# Work to complete
Restate the data below, keeping every line the same.

Collection entries
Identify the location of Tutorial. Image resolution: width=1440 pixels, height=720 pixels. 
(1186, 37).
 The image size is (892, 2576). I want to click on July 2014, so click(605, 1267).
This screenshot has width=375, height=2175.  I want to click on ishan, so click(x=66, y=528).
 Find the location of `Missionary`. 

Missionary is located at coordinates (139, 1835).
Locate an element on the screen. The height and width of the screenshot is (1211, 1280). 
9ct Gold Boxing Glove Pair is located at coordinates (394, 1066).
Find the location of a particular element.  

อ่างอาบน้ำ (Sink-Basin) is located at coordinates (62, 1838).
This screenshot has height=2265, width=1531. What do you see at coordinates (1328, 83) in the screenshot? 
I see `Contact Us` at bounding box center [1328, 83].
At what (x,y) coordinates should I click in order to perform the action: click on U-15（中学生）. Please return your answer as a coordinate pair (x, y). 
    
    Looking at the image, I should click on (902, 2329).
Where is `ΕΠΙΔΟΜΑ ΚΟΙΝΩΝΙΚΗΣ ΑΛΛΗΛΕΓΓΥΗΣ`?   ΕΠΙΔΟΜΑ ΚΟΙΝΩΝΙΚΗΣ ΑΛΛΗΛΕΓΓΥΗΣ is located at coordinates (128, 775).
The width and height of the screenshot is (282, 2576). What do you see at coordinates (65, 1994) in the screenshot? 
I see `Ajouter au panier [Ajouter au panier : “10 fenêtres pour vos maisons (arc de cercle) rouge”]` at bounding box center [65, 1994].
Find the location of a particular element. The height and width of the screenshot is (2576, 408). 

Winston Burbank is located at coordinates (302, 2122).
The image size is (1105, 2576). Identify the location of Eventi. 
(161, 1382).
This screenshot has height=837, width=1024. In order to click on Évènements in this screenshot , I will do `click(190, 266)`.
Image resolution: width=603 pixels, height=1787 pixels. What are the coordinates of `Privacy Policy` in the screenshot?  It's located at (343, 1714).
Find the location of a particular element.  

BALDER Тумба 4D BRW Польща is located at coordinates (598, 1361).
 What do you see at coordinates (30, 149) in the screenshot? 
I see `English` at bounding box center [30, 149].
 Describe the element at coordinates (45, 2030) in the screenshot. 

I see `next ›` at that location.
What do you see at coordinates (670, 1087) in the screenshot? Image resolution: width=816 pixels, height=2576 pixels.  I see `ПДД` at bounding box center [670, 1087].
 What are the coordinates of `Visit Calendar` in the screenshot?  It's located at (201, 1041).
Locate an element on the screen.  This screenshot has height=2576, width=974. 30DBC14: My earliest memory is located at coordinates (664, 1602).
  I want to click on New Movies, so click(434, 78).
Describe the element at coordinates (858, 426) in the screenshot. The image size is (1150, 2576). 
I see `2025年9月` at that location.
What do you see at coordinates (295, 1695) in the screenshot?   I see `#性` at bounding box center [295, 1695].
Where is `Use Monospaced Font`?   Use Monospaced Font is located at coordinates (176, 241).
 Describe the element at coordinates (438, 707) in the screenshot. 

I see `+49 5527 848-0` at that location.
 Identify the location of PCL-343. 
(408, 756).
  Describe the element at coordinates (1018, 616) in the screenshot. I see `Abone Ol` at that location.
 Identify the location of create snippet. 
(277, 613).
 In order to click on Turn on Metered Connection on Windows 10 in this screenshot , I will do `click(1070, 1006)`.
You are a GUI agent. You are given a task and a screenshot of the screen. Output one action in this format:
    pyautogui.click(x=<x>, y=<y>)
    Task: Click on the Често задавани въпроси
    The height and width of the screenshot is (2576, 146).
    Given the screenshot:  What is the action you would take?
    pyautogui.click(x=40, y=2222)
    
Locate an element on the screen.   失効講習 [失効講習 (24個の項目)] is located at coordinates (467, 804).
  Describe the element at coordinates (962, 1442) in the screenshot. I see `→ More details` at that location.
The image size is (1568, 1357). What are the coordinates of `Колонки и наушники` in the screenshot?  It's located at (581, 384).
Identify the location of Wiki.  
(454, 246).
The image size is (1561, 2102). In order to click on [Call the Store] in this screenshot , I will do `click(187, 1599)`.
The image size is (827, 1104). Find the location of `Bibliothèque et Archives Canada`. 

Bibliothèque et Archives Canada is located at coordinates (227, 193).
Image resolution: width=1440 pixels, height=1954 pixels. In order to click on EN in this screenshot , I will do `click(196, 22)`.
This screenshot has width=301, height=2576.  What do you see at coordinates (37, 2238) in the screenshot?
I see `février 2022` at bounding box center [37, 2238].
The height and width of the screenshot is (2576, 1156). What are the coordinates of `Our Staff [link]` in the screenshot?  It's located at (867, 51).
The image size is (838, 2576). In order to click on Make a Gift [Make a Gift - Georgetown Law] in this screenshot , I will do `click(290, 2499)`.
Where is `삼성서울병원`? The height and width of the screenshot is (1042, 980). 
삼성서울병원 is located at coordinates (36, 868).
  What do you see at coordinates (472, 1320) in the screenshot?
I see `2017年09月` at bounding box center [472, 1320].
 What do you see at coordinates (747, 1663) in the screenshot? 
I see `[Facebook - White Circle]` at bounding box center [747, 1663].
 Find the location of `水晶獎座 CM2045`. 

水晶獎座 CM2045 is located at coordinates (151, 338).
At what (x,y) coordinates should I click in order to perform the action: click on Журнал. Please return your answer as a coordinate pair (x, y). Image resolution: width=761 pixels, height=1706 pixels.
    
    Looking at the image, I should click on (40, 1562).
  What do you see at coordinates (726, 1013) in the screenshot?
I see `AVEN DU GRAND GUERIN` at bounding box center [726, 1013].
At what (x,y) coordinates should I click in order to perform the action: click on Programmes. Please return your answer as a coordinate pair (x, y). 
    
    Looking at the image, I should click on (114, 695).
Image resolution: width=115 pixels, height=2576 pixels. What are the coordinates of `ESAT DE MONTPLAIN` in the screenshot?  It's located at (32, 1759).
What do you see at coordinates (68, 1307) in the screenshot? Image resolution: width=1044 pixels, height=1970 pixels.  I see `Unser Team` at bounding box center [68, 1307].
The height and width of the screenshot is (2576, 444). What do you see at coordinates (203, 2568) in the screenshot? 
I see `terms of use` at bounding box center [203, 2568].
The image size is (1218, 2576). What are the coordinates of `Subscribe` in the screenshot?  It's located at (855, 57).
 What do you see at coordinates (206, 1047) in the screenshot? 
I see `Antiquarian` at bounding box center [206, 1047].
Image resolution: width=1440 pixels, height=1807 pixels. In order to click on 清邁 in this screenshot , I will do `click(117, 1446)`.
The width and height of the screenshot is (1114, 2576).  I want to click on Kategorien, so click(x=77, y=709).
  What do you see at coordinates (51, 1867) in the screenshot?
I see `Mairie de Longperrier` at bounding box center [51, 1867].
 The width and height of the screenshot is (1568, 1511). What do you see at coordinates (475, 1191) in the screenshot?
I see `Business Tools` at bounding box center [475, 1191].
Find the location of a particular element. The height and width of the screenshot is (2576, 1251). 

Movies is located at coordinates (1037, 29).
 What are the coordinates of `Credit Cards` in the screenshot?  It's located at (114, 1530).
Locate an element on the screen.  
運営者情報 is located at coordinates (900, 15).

# Answer for the task
Identify the location of Tutorial. Image resolution: width=1440 pixels, height=720 pixels. 
(1186, 37).
 The image size is (892, 2576). I want to click on July 2014, so click(605, 1267).
This screenshot has width=375, height=2175.  I want to click on ishan, so click(x=66, y=528).
 Find the location of `Missionary`. 

Missionary is located at coordinates (139, 1835).
Locate an element on the screen. The height and width of the screenshot is (1211, 1280). 
9ct Gold Boxing Glove Pair is located at coordinates (394, 1066).
Find the location of a particular element.  

อ่างอาบน้ำ (Sink-Basin) is located at coordinates (62, 1838).
This screenshot has height=2265, width=1531. What do you see at coordinates (1328, 83) in the screenshot? 
I see `Contact Us` at bounding box center [1328, 83].
At what (x,y) coordinates should I click in order to perform the action: click on U-15（中学生）. Please return your answer as a coordinate pair (x, y). 
    
    Looking at the image, I should click on (902, 2329).
Where is `ΕΠΙΔΟΜΑ ΚΟΙΝΩΝΙΚΗΣ ΑΛΛΗΛΕΓΓΥΗΣ`?   ΕΠΙΔΟΜΑ ΚΟΙΝΩΝΙΚΗΣ ΑΛΛΗΛΕΓΓΥΗΣ is located at coordinates (128, 775).
The width and height of the screenshot is (282, 2576). What do you see at coordinates (65, 1994) in the screenshot? 
I see `Ajouter au panier [Ajouter au panier : “10 fenêtres pour vos maisons (arc de cercle) rouge”]` at bounding box center [65, 1994].
Find the location of a particular element. The height and width of the screenshot is (2576, 408). 

Winston Burbank is located at coordinates (302, 2122).
The image size is (1105, 2576). Identify the location of Eventi. 
(161, 1382).
This screenshot has height=837, width=1024. In order to click on Évènements in this screenshot , I will do `click(190, 266)`.
Image resolution: width=603 pixels, height=1787 pixels. What are the coordinates of `Privacy Policy` in the screenshot?  It's located at (343, 1714).
Find the location of a particular element.  

BALDER Тумба 4D BRW Польща is located at coordinates (598, 1361).
 What do you see at coordinates (30, 149) in the screenshot? 
I see `English` at bounding box center [30, 149].
 Describe the element at coordinates (45, 2030) in the screenshot. 

I see `next ›` at that location.
What do you see at coordinates (670, 1087) in the screenshot? Image resolution: width=816 pixels, height=2576 pixels.  I see `ПДД` at bounding box center [670, 1087].
 What are the coordinates of `Visit Calendar` in the screenshot?  It's located at (201, 1041).
Locate an element on the screen.  This screenshot has height=2576, width=974. 30DBC14: My earliest memory is located at coordinates (664, 1602).
  I want to click on New Movies, so click(434, 78).
Describe the element at coordinates (858, 426) in the screenshot. The image size is (1150, 2576). 
I see `2025年9月` at that location.
What do you see at coordinates (295, 1695) in the screenshot?   I see `#性` at bounding box center [295, 1695].
Where is `Use Monospaced Font`?   Use Monospaced Font is located at coordinates (176, 241).
 Describe the element at coordinates (438, 707) in the screenshot. 

I see `+49 5527 848-0` at that location.
 Identify the location of PCL-343. 
(408, 756).
  Describe the element at coordinates (1018, 616) in the screenshot. I see `Abone Ol` at that location.
 Identify the location of create snippet. 
(277, 613).
 In order to click on Turn on Metered Connection on Windows 10 in this screenshot , I will do `click(1070, 1006)`.
You are a GUI agent. You are given a task and a screenshot of the screen. Output one action in this format:
    pyautogui.click(x=<x>, y=<y>)
    Task: Click on the Често задавани въпроси
    The height and width of the screenshot is (2576, 146).
    Given the screenshot:  What is the action you would take?
    pyautogui.click(x=40, y=2222)
    
Locate an element on the screen.   失効講習 [失効講習 (24個の項目)] is located at coordinates (467, 804).
  Describe the element at coordinates (962, 1442) in the screenshot. I see `→ More details` at that location.
The image size is (1568, 1357). What are the coordinates of `Колонки и наушники` in the screenshot?  It's located at (581, 384).
Identify the location of Wiki.  
(454, 246).
The image size is (1561, 2102). In order to click on [Call the Store] in this screenshot , I will do `click(187, 1599)`.
The image size is (827, 1104). Find the location of `Bibliothèque et Archives Canada`. 

Bibliothèque et Archives Canada is located at coordinates (227, 193).
Image resolution: width=1440 pixels, height=1954 pixels. In order to click on EN in this screenshot , I will do `click(196, 22)`.
This screenshot has width=301, height=2576.  What do you see at coordinates (37, 2238) in the screenshot?
I see `février 2022` at bounding box center [37, 2238].
The height and width of the screenshot is (2576, 1156). What are the coordinates of `Our Staff [link]` in the screenshot?  It's located at (867, 51).
The image size is (838, 2576). In order to click on Make a Gift [Make a Gift - Georgetown Law] in this screenshot , I will do `click(290, 2499)`.
Where is `삼성서울병원`? The height and width of the screenshot is (1042, 980). 
삼성서울병원 is located at coordinates (36, 868).
  What do you see at coordinates (472, 1320) in the screenshot?
I see `2017年09月` at bounding box center [472, 1320].
 What do you see at coordinates (747, 1663) in the screenshot? 
I see `[Facebook - White Circle]` at bounding box center [747, 1663].
 Find the location of `水晶獎座 CM2045`. 

水晶獎座 CM2045 is located at coordinates (151, 338).
At what (x,y) coordinates should I click in order to perform the action: click on Журнал. Please return your answer as a coordinate pair (x, y). Image resolution: width=761 pixels, height=1706 pixels.
    
    Looking at the image, I should click on (40, 1562).
  What do you see at coordinates (726, 1013) in the screenshot?
I see `AVEN DU GRAND GUERIN` at bounding box center [726, 1013].
At what (x,y) coordinates should I click in order to perform the action: click on Programmes. Please return your answer as a coordinate pair (x, y). 
    
    Looking at the image, I should click on (114, 695).
Image resolution: width=115 pixels, height=2576 pixels. What are the coordinates of `ESAT DE MONTPLAIN` in the screenshot?  It's located at (32, 1759).
What do you see at coordinates (68, 1307) in the screenshot? Image resolution: width=1044 pixels, height=1970 pixels.  I see `Unser Team` at bounding box center [68, 1307].
The height and width of the screenshot is (2576, 444). What do you see at coordinates (203, 2568) in the screenshot? 
I see `terms of use` at bounding box center [203, 2568].
The image size is (1218, 2576). What are the coordinates of `Subscribe` in the screenshot?  It's located at (855, 57).
 What do you see at coordinates (206, 1047) in the screenshot? 
I see `Antiquarian` at bounding box center [206, 1047].
Image resolution: width=1440 pixels, height=1807 pixels. In order to click on 清邁 in this screenshot , I will do `click(117, 1446)`.
The width and height of the screenshot is (1114, 2576).  I want to click on Kategorien, so click(x=77, y=709).
  What do you see at coordinates (51, 1867) in the screenshot?
I see `Mairie de Longperrier` at bounding box center [51, 1867].
 The width and height of the screenshot is (1568, 1511). What do you see at coordinates (475, 1191) in the screenshot?
I see `Business Tools` at bounding box center [475, 1191].
Find the location of a particular element. The height and width of the screenshot is (2576, 1251). 

Movies is located at coordinates (1037, 29).
 What are the coordinates of `Credit Cards` in the screenshot?  It's located at (114, 1530).
Locate an element on the screen.  
運営者情報 is located at coordinates (900, 15).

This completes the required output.